Keynote speeches by Steve Jobs, the co-founder and CEO of Apple, Inc., have become something of a cultural event. Especially as of August 24, 2011, when he resigned as CEO of Apple. So, relentlessly analyzed, interpreted, live-blogged and picked apart for details, these "Steve-notes," as they have come to be called, give insight not only into the new products and features Apple will be touting in the coming fiscal quarter, but Jobs' own outlook on gadgets and technology. With Jobs ongoing struggles with illness, his physical appearance and demeanor as well have become fodder for armchair pundits and tech obsessives.
This list will count down some of our favorite moments from Steve Jobs' many speeches and presentations over the years. Some of them are notable for how ahead of the curve and visionary Jobs was at the time. Others because of the expert way he navigates the events themselves, smoothing over technical difficulties and essentially inventing the branding for items like the iPhone or the iPad live on stage. And some just because we think it's amusing when Steve calls things "magical." So fire up your Humancentipad and relax as we bring you this list of Greatest Steve Jobs Keynote Moments!Also check out the list of best Steve Jobs interviews.

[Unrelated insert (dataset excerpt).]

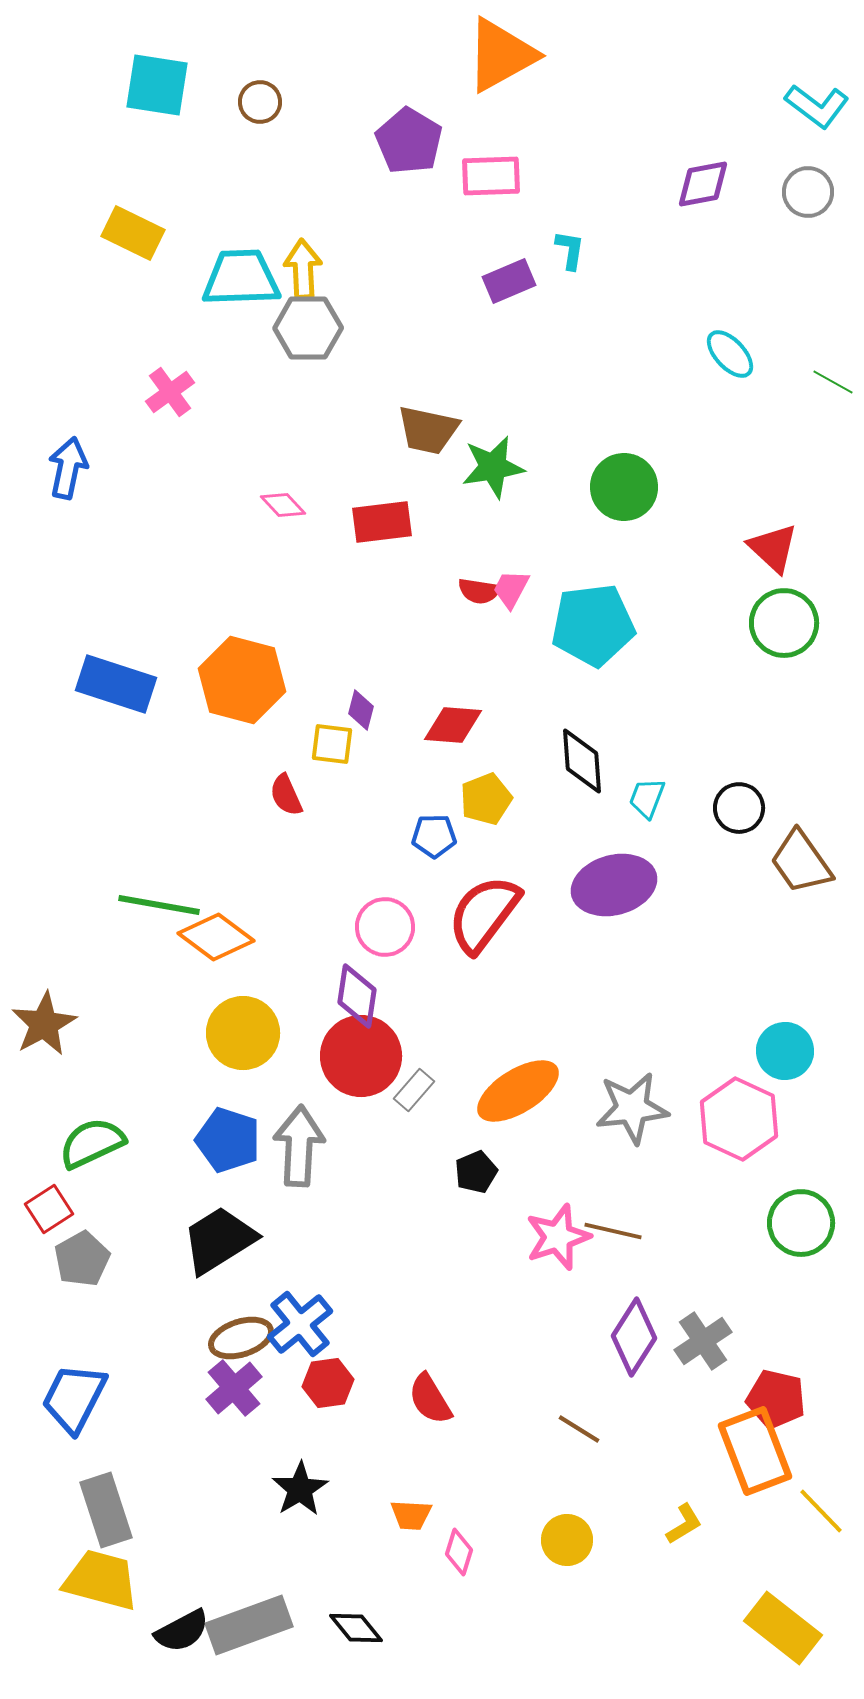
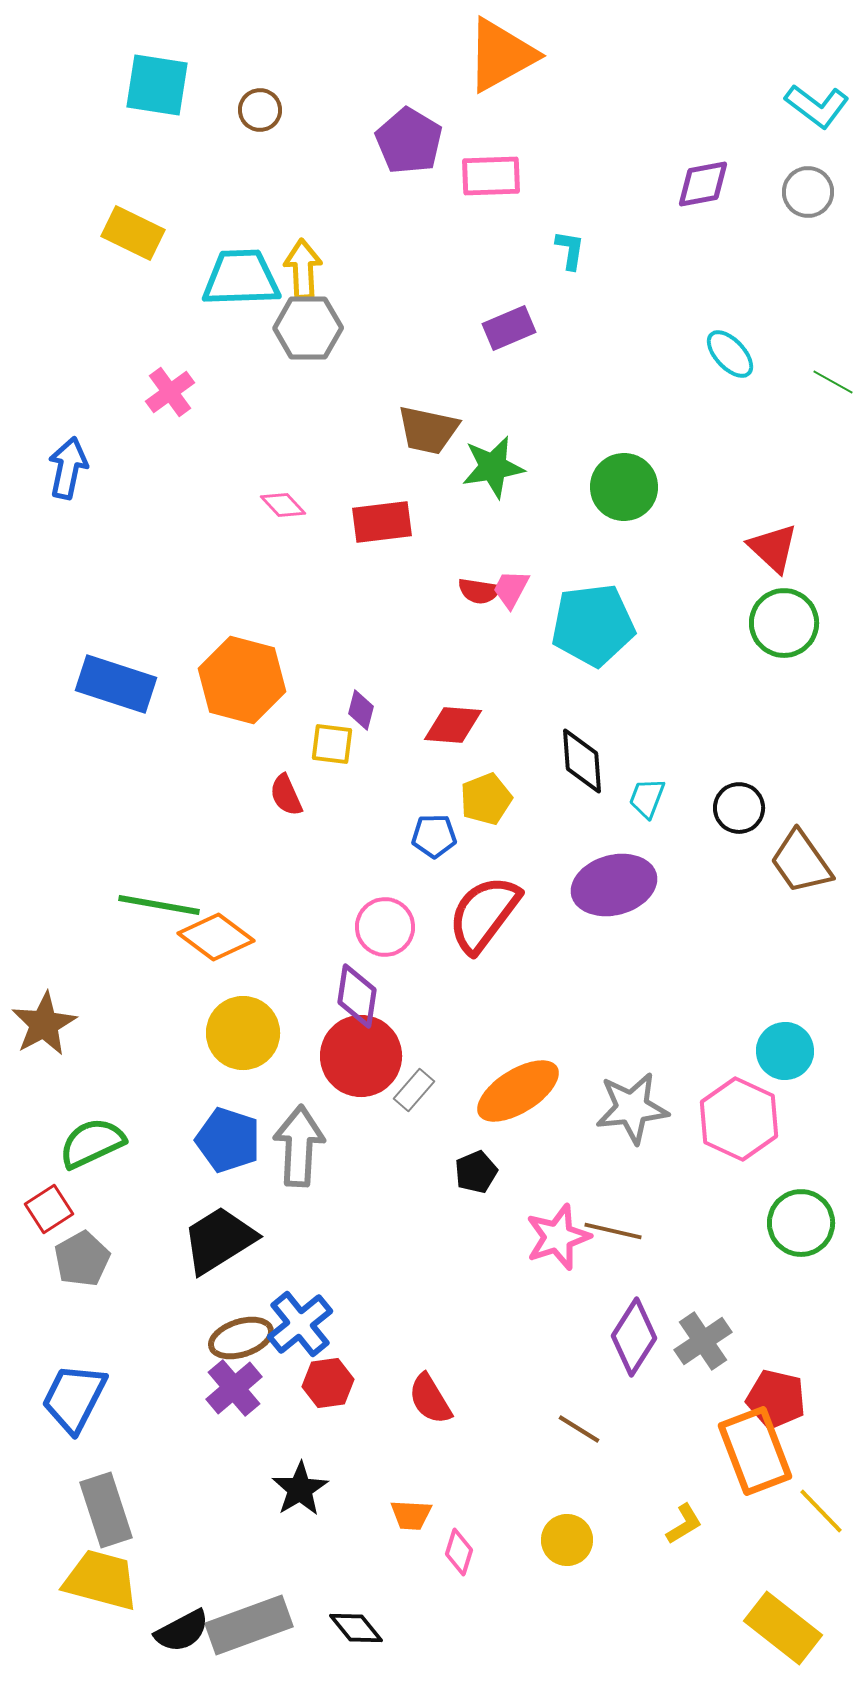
brown circle at (260, 102): moved 8 px down
purple rectangle at (509, 281): moved 47 px down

2007: Introducing the iPhone
"Every once in a while a revolutionary product comes along that changes everything." With those words, Steve Jobs introduced the first Apple iPhone on January 9, 2007, at the Macworld convention. He described it as over two years in the making, but the project had been percolating for many years before that. (The original use of the term "iPhone" to refer to a planned Apple phone dates back to 2004 or even earlier!)At the time, a lot of the emphasis focused on the iPhone's touchscreen, quite possibly the device's single greatest contribution to the world of gadgets. Interestingly, the presentation included Jobs playing Beatles songs on his iPhone, though the iTunes Store wouldn't get access to the Fab Four's catalogue until over 3 years later.
2001: Jobs Introduces the First iPod
At a small "music"-themed event in 2001, Jobs took to the stage to introduce the first-ever iPod to an unsuspecting world. Interestingly, he starts the presentation by convincing the audience that music is a good business to be in, and that it's important to people. (Did they really need convincing?)He goes on to introduce a portable digital music player with an ultra-thin hard drive that will allow you to bring your ENTIRE music library with you (provided it isn't more than 1000 songs and doesn't take up more than 5 Gb).
1984: First Apple Macintosh Demo
To thunderous applause, Jobs demonstrates his very first Apple Macintosh computer before a crowd of 3000 in this clip from January of 1984. (Days earlier, the world had first heard about the Macintosh from a Ridley Scott-directed TV commercial - "1984" - that had aired during Super Bowl XVIII.)
In true Jobs fashion, the presentation begins with the computer displaying a title card reading: "Insanely great!" It then jumps around to a basic drawing program, a spreadsheet and calculator, some different fonts, pictures of buildings, a chess game, even a photo of Jobs THINKING about the Macintosh. The presentation ends with the computer running a voice simulator, reading some pre-entered text advising you "never [to] trust a computer you can't lift." The computer then reintroduces "a man who's been like a father to me, Steve Jobs."OK, it's sort of creepy. But also historically significant!
1997: Microsoft Deal Announcement
1997 was a chaotic year for Apple. In July, CEO Gil Amelio was ousted by the board of directors as the company coped with significant financial losses and its lowest stock price in 12 years. Co-founder Jobs was brought back in as the interim CEO to begin a restructuring of the product line. (He would, of course, stay on as Apple CEO and has run the company ever since.)
At that year's Macworld Expo in Boston, Jobs announced that Apple would enter a five-year partnership with Microsoft to release that company's Office suite of software for Mac, as well as shipping Internet Explorer as the Mac's default Web browser. (The deal also included a $150 million investment in Apple). Much to the surprise of everyone in the room, Jobs wrapped up his remarks by introducing Bill Gates on screen, via satellite.As Gates appeared, the crowd greeted him with a mixture of cheers and boos. (In the film "Pirates of Silicon Valley," about the relationship between Apple and Microsoft - and Jobs and Gates more specifically - the moment was depicted as far more negative towards the announcement.)